Xerdan maupun Jordan tidak ada yang menjawab pertanyaan dari orang tersebut. Apalagi Aleya yang tidak mampu bersuara. Kedatangan pria itu bak setan yang tiba-tiba muncul dan bersuara. Jika kalimat sapaan yang keluar dari mulut pria paruh baya itu, mungkin bisa saja mereka sahut. Dan tidak akan terkejut.

Namun, kalian harus tahu satu hal. Jika pria di hadapan mereka bukanlah orang yang suka basa-basi dengan menyapa atau memanggil nama seseorang terlebih dulu, pria itu sangat-sangat tidak menyukai kalimat tersebut. Itu menurut Xerdan, bukan menurut orang lain. Mungkin bisa saja jika bertanya pada orang lain maka mereka akan memuji pria paruh baya tersebut, sebab jika ingin mengetahui siapa pria itu kepada Xerdan? Percayalah, hanya keburukannya yang akan ia ceritakan.

Sama hal nya jika beranya pada Jordan, maka kejelekan pria paruh baya itu yang akan mewakili tentang pertanyaan siapa pria itu. Tangan kanan dengan sang tuan bukankah harus sehari jika menceritakan tentang pria yang mereka tidak suka, bukan tidak suka, lebih tepatnya yang membuat mereka kecewa. Mereka? Tidak! Hanya Xerdan dan sang mommy yang dibuat kecewa, sedangkan Jordan hanya ikut-ikutan saja.
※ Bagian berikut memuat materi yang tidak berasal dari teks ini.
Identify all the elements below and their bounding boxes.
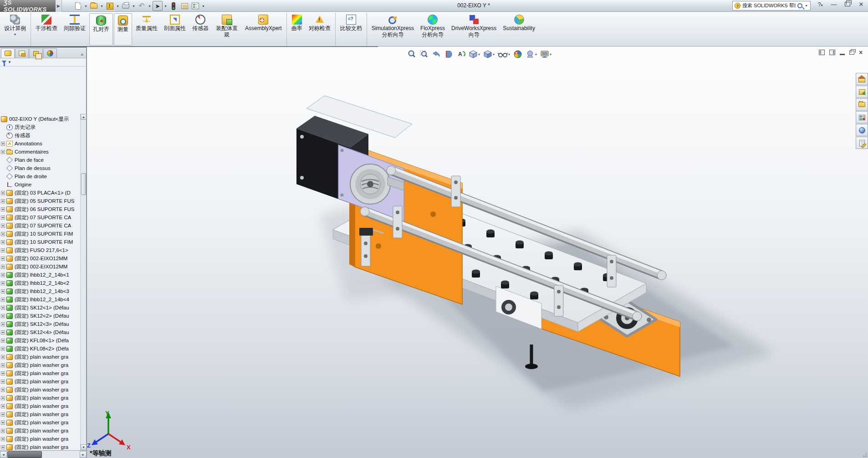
graphics-area[interactable]: Y Z X *等轴测 bbox=[87, 47, 868, 458]
expander-icon[interactable] bbox=[1, 347, 5, 351]
expander-icon[interactable] bbox=[1, 404, 5, 408]
options-caret[interactable]: ▾ bbox=[201, 4, 205, 8]
open-caret[interactable]: ▾ bbox=[100, 4, 104, 8]
expander-icon[interactable] bbox=[1, 224, 5, 228]
file-properties-button[interactable] bbox=[179, 1, 189, 11]
tree-item[interactable]: (固定) 002-EIXO12MM bbox=[0, 254, 80, 262]
tree-item[interactable]: (固定) 10 SUPORTE FIM bbox=[0, 230, 80, 238]
tree-item[interactable]: (固定) 03 PLACA<1> (D bbox=[0, 189, 80, 197]
tree-item[interactable]: 传感器 bbox=[0, 131, 80, 139]
options-button[interactable] bbox=[190, 1, 200, 11]
expander-icon[interactable] bbox=[1, 257, 5, 261]
expander-icon[interactable] bbox=[1, 355, 5, 359]
tree-item[interactable]: (固定) SK12<4> (Défau bbox=[0, 328, 80, 336]
tree-item[interactable]: (固定) 07 SUPORTE CA bbox=[0, 221, 80, 230]
expander-icon[interactable] bbox=[1, 289, 5, 293]
expander-icon[interactable] bbox=[1, 265, 5, 269]
tree-item[interactable]: Plan de droite bbox=[0, 172, 80, 180]
expander-icon[interactable] bbox=[1, 322, 5, 326]
search-input[interactable]: 搜索 SOLIDWORKS 帮助 bbox=[742, 2, 796, 9]
vertical-scroll-thumb[interactable] bbox=[81, 173, 86, 195]
expander-icon[interactable] bbox=[1, 207, 5, 211]
expander-icon[interactable] bbox=[1, 216, 5, 220]
tree-item[interactable]: (固定) KFL08<1> (Défa bbox=[0, 336, 80, 345]
left-pane-button[interactable] bbox=[819, 50, 825, 55]
property-manager-tab[interactable] bbox=[15, 48, 29, 58]
view-palette-tab[interactable] bbox=[856, 111, 868, 124]
tree-item[interactable]: (固定) 10 SUPORTE FIM bbox=[0, 238, 80, 246]
document-minimize-button[interactable] bbox=[840, 54, 845, 55]
ribbon-button[interactable]: 传感器 bbox=[189, 13, 212, 46]
ribbon-button[interactable]: SimulationXpress 分析向导 bbox=[367, 13, 417, 46]
expander-icon[interactable] bbox=[1, 273, 5, 277]
tree-item[interactable]: Plan de face bbox=[0, 156, 80, 164]
tree-vertical-scrollbar[interactable]: ▲ ▼ bbox=[80, 114, 86, 450]
expander-icon[interactable] bbox=[1, 232, 5, 236]
select-button[interactable]: ➤ bbox=[153, 1, 163, 11]
tree-item[interactable]: (固定) SK12<2> (Défau bbox=[0, 312, 80, 320]
expander-icon[interactable] bbox=[1, 314, 5, 318]
tree-item[interactable]: (固定) plain washer gra bbox=[0, 402, 80, 410]
display-style-button[interactable]: ▾ bbox=[483, 49, 495, 59]
search-icon[interactable] bbox=[797, 3, 802, 8]
tree-item[interactable]: (固定) FUSO 217,6<1> bbox=[0, 246, 80, 254]
tree-item[interactable]: Commentaires bbox=[0, 148, 80, 156]
ribbon-button[interactable]: 孔对齐 bbox=[89, 13, 113, 46]
tree-root-item[interactable]: 002-EIXO Y (Défaut<显示 bbox=[0, 115, 80, 123]
tree-item[interactable]: (固定) SK12<1> (Défau bbox=[0, 304, 80, 312]
rebuild-button[interactable] bbox=[168, 1, 179, 11]
ribbon-button[interactable]: 对称检查 bbox=[306, 13, 334, 46]
annotation-view-button[interactable]: A bbox=[456, 49, 466, 59]
tree-item[interactable]: Annotations bbox=[0, 139, 80, 148]
undo-button[interactable]: ↶ bbox=[137, 1, 147, 11]
close-button[interactable]: ✕ bbox=[856, 1, 866, 8]
tree-item[interactable]: (固定) SK12<3> (Défau bbox=[0, 320, 80, 328]
view-settings-caret[interactable]: ▾ bbox=[550, 52, 551, 57]
tree-item[interactable]: (固定) lhbb12_2_14b<3 bbox=[0, 287, 80, 295]
filter-caret[interactable]: ▼ bbox=[8, 60, 11, 64]
search-box[interactable]: ? 搜索 SOLIDWORKS 帮助 ▾ bbox=[732, 1, 811, 10]
tree-item[interactable]: (固定) plain washer gra bbox=[0, 394, 80, 402]
hide-show-items-button[interactable]: ▾ bbox=[497, 49, 511, 59]
panel-overflow-chevron[interactable]: » bbox=[81, 52, 85, 58]
new-document-button[interactable] bbox=[73, 1, 83, 11]
expander-icon[interactable] bbox=[1, 281, 5, 285]
expander-icon[interactable] bbox=[1, 298, 5, 302]
ribbon-button[interactable]: 比较文档 bbox=[335, 13, 365, 46]
expander-icon[interactable] bbox=[1, 363, 5, 367]
tree-item[interactable]: (固定) plain washer gra bbox=[0, 369, 80, 377]
expander-icon[interactable] bbox=[1, 412, 5, 417]
expander-icon[interactable] bbox=[1, 371, 5, 376]
ribbon-button[interactable]: 曲率 bbox=[286, 13, 306, 46]
solidworks-resources-tab[interactable] bbox=[856, 73, 868, 85]
expander-icon[interactable] bbox=[1, 380, 5, 384]
expander-icon[interactable] bbox=[1, 240, 5, 244]
select-caret[interactable]: ▾ bbox=[163, 4, 168, 8]
save-button[interactable] bbox=[105, 1, 115, 11]
scroll-right-arrow[interactable]: ► bbox=[80, 451, 87, 458]
view-orientation-button[interactable]: ▾ bbox=[468, 49, 480, 59]
expander-icon[interactable] bbox=[1, 199, 5, 203]
apply-scene-button[interactable]: ▾ bbox=[525, 49, 537, 59]
scroll-down-arrow[interactable]: ▼ bbox=[81, 444, 87, 450]
appearances-scenes-tab[interactable] bbox=[856, 124, 868, 136]
expander-icon[interactable] bbox=[1, 330, 5, 334]
ribbon-button[interactable]: 干涉检查 bbox=[31, 13, 61, 46]
document-close-button[interactable]: × bbox=[859, 49, 863, 56]
tree-item[interactable]: (固定) plain washer gra bbox=[0, 443, 80, 450]
undo-caret[interactable]: ▾ bbox=[148, 4, 152, 8]
view-orientation-caret[interactable]: ▾ bbox=[478, 52, 480, 57]
help-button[interactable]: ?▾ bbox=[815, 1, 825, 8]
hide-show-caret[interactable]: ▾ bbox=[508, 52, 510, 57]
expander-icon[interactable] bbox=[1, 396, 5, 400]
expander-icon[interactable] bbox=[1, 150, 5, 154]
new-caret[interactable]: ▾ bbox=[84, 4, 88, 8]
menu-expand-arrow[interactable]: ▶ bbox=[56, 0, 62, 12]
design-library-tab[interactable] bbox=[856, 86, 868, 98]
custom-properties-tab[interactable] bbox=[856, 137, 868, 149]
ribbon-button[interactable]: FloXpress 分析向导 bbox=[417, 13, 448, 46]
right-pane-button[interactable] bbox=[829, 50, 835, 55]
expander-icon[interactable] bbox=[1, 388, 5, 392]
display-manager-tab[interactable] bbox=[43, 48, 57, 58]
tree-item[interactable]: (固定) KFL08<2> (Défa bbox=[0, 345, 80, 353]
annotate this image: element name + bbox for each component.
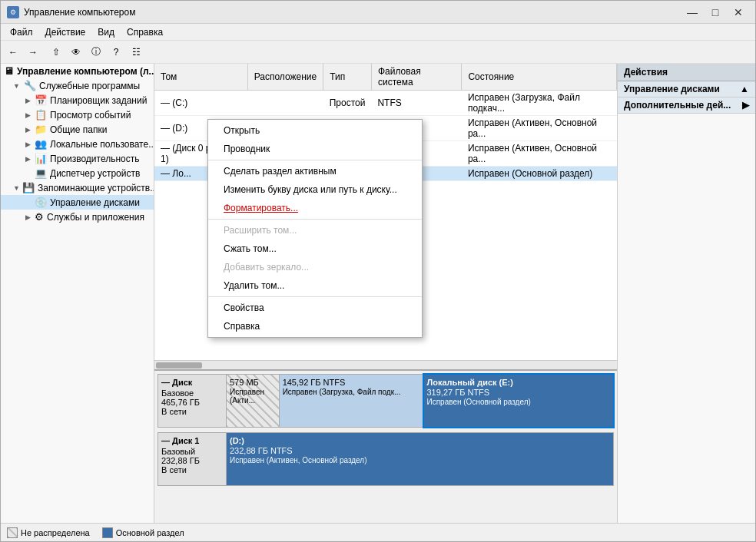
computer-icon: 🖥 [4,65,14,77]
status-lo: Исправен (Основной раздел) [462,167,617,181]
ctx-open[interactable]: Открыть [208,121,422,140]
action-section-diskmgmt: Управление дисками ▲ [618,81,755,97]
status-d0p1: Исправен (Активен, Основной ра... [462,141,617,167]
nav-arrows: ← → [4,44,42,61]
sidebar-item-events[interactable]: ▶ 📋 Просмотр событий [1,107,154,122]
expand-utilities-icon[interactable]: ▼ [13,82,22,90]
sidebar-item-utilities[interactable]: ▼ 🔧 Служебные программы [1,78,154,93]
sidebar-item-services[interactable]: ▶ ⚙ Службы и приложения [1,210,154,224]
col-status[interactable]: Состояние [462,64,617,91]
status-c: Исправен (Загрузка, Файл подкач... [462,91,617,116]
status-bar: Не распределена Основной раздел [1,523,755,541]
devmgr-icon: 💻 [35,167,47,179]
expand-perf-icon[interactable]: ▶ [25,155,35,163]
disk1-type: Базовый [161,447,223,456]
action-section-more-title[interactable]: Дополнительные дей... ▶ [618,97,755,114]
sidebar-item-storage[interactable]: ▼ 💾 Запоминающие устройств... [1,180,154,195]
sidebar-item-diskmgmt[interactable]: ▶ 💿 Управление дисками [1,195,154,210]
expand-users-icon[interactable]: ▶ [25,140,35,148]
expand-services-icon[interactable]: ▶ [25,213,35,221]
disk1-info: — Диск 1 Базовый 232,88 ГБ В сети [158,432,227,486]
table-row[interactable]: — (C:) Простой NTFS Исправен (Загрузка, … [154,91,617,116]
sidebar: 🖥 Управление компьютером (л... ▼ 🔧 Служе… [1,64,154,523]
sidebar-users-label: Локальные пользовате... [50,139,154,150]
close-button[interactable]: ✕ [728,4,749,21]
diskmgmt-icon: 💿 [35,197,47,208]
disk1-part1-status: Исправен (Активен, Основной раздел) [230,456,610,464]
expand-folders-icon[interactable]: ▶ [25,126,35,134]
sidebar-item-folders[interactable]: ▶ 📁 Общие папки [1,122,154,137]
sidebar-item-devmgr[interactable]: ▶ 💻 Диспетчер устройств [1,166,154,180]
ctx-change-letter[interactable]: Изменить букву диска или путь к диску... [208,180,422,199]
action-diskmgmt-arrow: ▲ [740,84,749,94]
ctx-active[interactable]: Сделать раздел активным [208,162,422,180]
disk0-status: В сети [161,407,223,416]
disk0-part1[interactable]: 579 МБ Исправен (Акти... [227,375,280,427]
expand-scheduler-icon[interactable]: ▶ [25,97,35,104]
menu-help[interactable]: Справка [121,25,169,39]
ctx-shrink[interactable]: Сжать том... [208,240,422,258]
disk1-partitions: (D:) 232,88 ГБ NTFS Исправен (Активен, О… [227,432,614,486]
menu-file[interactable]: Файл [4,25,39,39]
disk1-name: — Диск 1 [161,436,223,445]
disk0-part3[interactable]: Локальный диск (E:) 319,27 ГБ NTFS Испра… [424,375,614,427]
disk1-part1[interactable]: (D:) 232,88 ГБ NTFS Исправен (Активен, О… [227,433,613,485]
col-location[interactable]: Расположение [247,64,323,91]
h-scrollbar[interactable] [154,360,617,369]
sidebar-item-scheduler[interactable]: ▶ 📅 Планировщик заданий [1,93,154,107]
expand-storage-icon[interactable]: ▼ [13,184,22,192]
sidebar-folders-label: Общие папки [50,124,107,135]
sidebar-events-label: Просмотр событий [50,110,131,121]
sidebar-root-label: Управление компьютером (л... [17,66,154,77]
ctx-help[interactable]: Справка [208,317,422,335]
ctx-properties[interactable]: Свойства [208,299,422,317]
action-more-arrow: ▶ [742,100,749,111]
menu-bar: Файл Действие Вид Справка [1,24,755,41]
back-button[interactable]: ← [4,44,22,61]
expand-events-icon[interactable]: ▶ [25,111,35,119]
sidebar-item-users[interactable]: ▶ 👥 Локальные пользовате... [1,137,154,151]
up-button[interactable]: ⇧ [47,44,65,61]
events-icon: 📋 [35,109,47,121]
menu-action[interactable]: Действие [39,25,92,39]
disk1-part1-size: 232,88 ГБ NTFS [230,446,610,455]
action-section-more: Дополнительные дей... ▶ [618,97,755,114]
maximize-button[interactable]: □ [705,4,726,21]
actions-title-label: Действия [624,67,668,78]
col-volume[interactable]: Том [154,64,247,91]
type-c: Простой [323,91,372,116]
forward-button[interactable]: → [24,44,42,61]
disk0-part3-name: Локальный диск (E:) [427,378,611,387]
minimize-button[interactable]: — [681,4,703,21]
show-hide-button[interactable]: 👁 [67,44,85,61]
ctx-sep1 [208,160,422,160]
perf-icon: 📊 [35,153,47,164]
menu-view[interactable]: Вид [91,25,121,39]
sidebar-item-perf[interactable]: ▶ 📊 Производительность [1,151,154,166]
extra-button[interactable]: ☷ [127,44,145,61]
help-button[interactable]: ? [107,44,125,61]
scheduler-icon: 📅 [35,94,47,106]
col-type[interactable]: Тип [323,64,372,91]
sidebar-scheduler-label: Планировщик заданий [50,95,147,106]
ctx-extend: Расширить том... [208,221,422,240]
disk1-size: 232,88 ГБ [161,456,223,465]
ctx-delete[interactable]: Удалить том... [208,276,422,295]
disk1-part1-name: (D:) [230,436,610,445]
actions-title: Действия [618,64,755,81]
disk0-info: — Диск Базовое 465,76 ГБ В сети [158,374,227,428]
disk-graphic: — Диск Базовое 465,76 ГБ В сети 579 МБ И… [154,369,617,523]
disk1-row: — Диск 1 Базовый 232,88 ГБ В сети (D:) 2… [158,432,614,486]
ctx-explorer[interactable]: Проводник [208,140,422,158]
h-scrollbar-thumb[interactable] [156,362,202,368]
disk0-part3-size: 319,27 ГБ NTFS [427,388,611,397]
sidebar-root[interactable]: 🖥 Управление компьютером (л... [1,64,154,78]
disk0-part2[interactable]: 145,92 ГБ NTFS Исправен (Загрузка, Файл … [280,375,424,427]
legend-primary-box [102,527,113,538]
ctx-format[interactable]: Форматировать... [208,199,422,217]
legend-primary-label: Основной раздел [116,528,184,537]
col-fs[interactable]: Файловая система [371,64,461,91]
properties-button[interactable]: ⓘ [87,44,105,61]
legend-primary: Основной раздел [102,527,184,538]
action-section-diskmgmt-title[interactable]: Управление дисками ▲ [618,81,755,97]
Bagaimana mungkin ia hanya ikut-ikutan saja? Tentu itu akan menjadi mungkin jika berurusan dengan tuannya. Siapa pun yang berani mengusik sang tuan, maka ia akan berhadapan dengan Jordan, dan siapa pun yang tidak disukai oleh Xerdan. Maka Jordan adalah orang pertama yang tidak akan menyukai orang itu.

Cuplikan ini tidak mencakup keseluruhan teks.